§ **WHAT IS EXPECTED**:
Gather each line in the entries that includes the string "odors".

EXCERPTED DATA section start

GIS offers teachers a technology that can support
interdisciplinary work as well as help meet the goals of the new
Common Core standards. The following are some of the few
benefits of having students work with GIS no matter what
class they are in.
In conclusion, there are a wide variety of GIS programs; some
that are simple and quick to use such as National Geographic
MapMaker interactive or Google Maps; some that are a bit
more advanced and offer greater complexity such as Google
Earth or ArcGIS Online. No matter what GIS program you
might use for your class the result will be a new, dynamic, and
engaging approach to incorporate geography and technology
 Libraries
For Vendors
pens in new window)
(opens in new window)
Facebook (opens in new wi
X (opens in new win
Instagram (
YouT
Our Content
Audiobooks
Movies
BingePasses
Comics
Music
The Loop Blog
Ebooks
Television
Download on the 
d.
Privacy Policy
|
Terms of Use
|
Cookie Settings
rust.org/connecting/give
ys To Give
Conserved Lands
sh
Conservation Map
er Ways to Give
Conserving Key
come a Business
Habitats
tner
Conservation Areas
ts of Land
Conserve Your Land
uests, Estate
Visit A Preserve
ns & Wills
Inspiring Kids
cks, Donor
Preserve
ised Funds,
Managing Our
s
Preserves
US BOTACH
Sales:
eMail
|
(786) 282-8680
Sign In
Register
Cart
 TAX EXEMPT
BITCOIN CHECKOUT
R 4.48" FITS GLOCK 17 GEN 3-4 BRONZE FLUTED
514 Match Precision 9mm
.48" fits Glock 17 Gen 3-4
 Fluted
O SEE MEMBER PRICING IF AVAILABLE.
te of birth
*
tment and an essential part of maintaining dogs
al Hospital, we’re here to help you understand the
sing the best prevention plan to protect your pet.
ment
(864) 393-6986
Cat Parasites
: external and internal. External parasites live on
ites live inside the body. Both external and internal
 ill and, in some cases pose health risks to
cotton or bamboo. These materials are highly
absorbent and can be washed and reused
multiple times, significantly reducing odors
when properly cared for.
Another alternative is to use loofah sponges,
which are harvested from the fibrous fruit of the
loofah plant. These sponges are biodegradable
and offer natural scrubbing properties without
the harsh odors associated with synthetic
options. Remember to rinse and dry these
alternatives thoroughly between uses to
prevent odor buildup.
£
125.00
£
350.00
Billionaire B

EXCERPTED DATA section end
EXCERPTED DATA section start

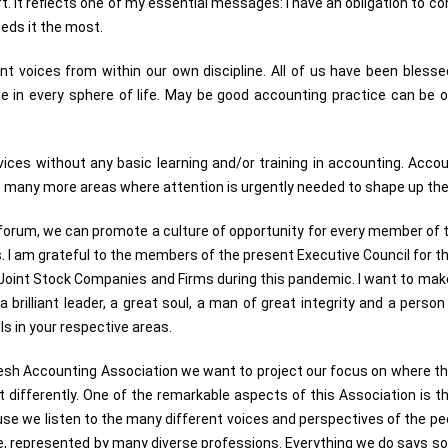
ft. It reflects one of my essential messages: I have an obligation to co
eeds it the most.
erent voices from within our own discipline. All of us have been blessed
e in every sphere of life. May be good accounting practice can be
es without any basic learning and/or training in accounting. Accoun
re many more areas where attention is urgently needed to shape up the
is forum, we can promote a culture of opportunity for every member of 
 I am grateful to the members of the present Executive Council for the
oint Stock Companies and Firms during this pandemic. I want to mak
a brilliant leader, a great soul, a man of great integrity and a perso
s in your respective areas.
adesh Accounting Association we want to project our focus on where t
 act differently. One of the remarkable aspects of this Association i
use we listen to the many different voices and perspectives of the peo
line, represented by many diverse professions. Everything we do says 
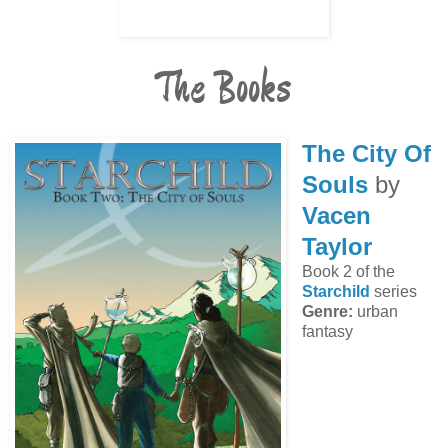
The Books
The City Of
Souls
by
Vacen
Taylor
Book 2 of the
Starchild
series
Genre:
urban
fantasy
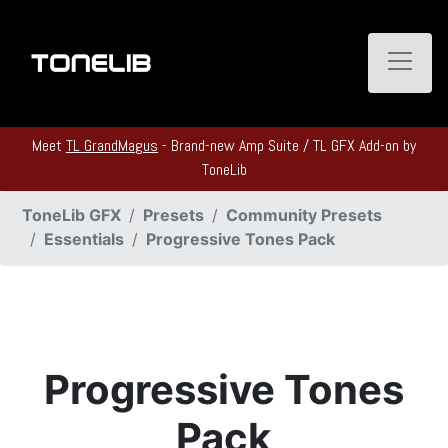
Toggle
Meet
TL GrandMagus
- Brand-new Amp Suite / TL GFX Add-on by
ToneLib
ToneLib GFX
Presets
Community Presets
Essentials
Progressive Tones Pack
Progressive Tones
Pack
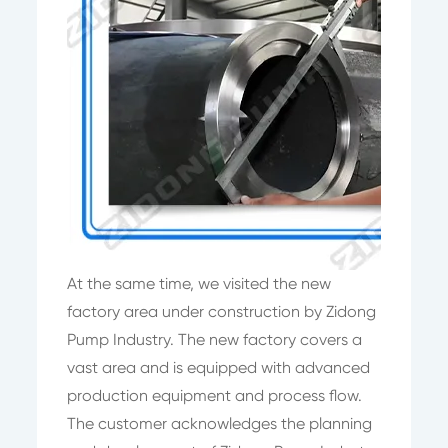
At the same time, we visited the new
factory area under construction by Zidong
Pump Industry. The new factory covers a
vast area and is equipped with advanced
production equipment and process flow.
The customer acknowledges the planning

EXCERPTED DATA section end
EXCERPTED DATA section start

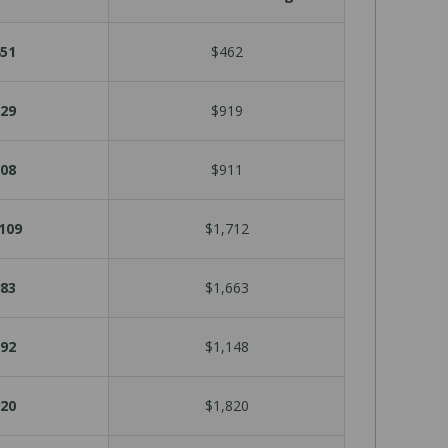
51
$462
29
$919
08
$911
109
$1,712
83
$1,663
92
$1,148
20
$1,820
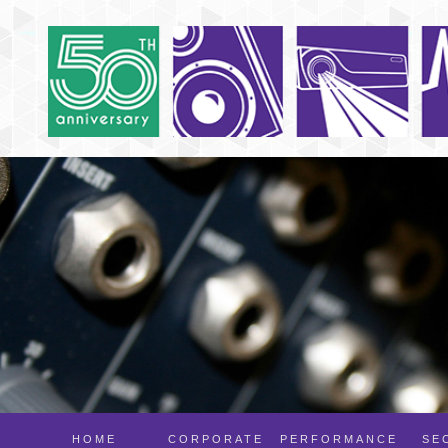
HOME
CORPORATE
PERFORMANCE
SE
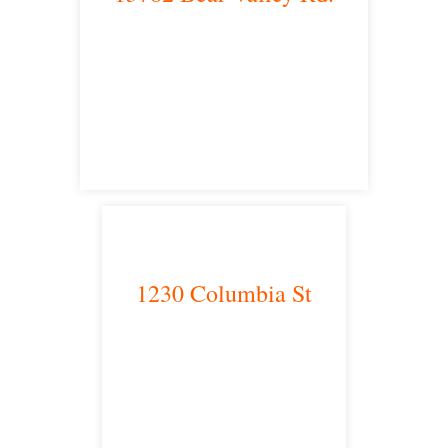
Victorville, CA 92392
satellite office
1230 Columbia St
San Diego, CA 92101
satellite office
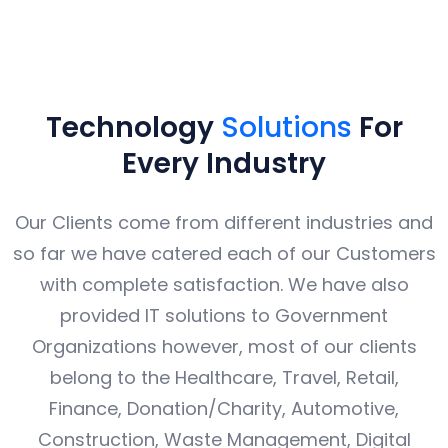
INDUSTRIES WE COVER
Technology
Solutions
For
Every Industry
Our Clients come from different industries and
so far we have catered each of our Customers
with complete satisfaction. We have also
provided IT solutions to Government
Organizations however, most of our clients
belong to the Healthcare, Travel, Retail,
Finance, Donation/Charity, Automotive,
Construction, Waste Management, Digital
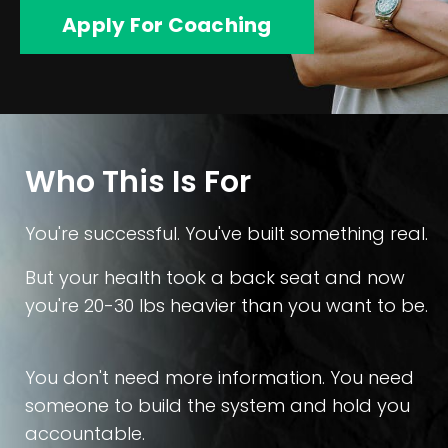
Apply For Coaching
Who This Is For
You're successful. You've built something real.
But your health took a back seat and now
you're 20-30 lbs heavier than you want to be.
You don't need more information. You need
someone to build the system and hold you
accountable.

EXCERPTED DATA section end

§ **COMPLETED EXERCISE**:
multiple times, significantly reducing odors
the harsh odors associated with synthetic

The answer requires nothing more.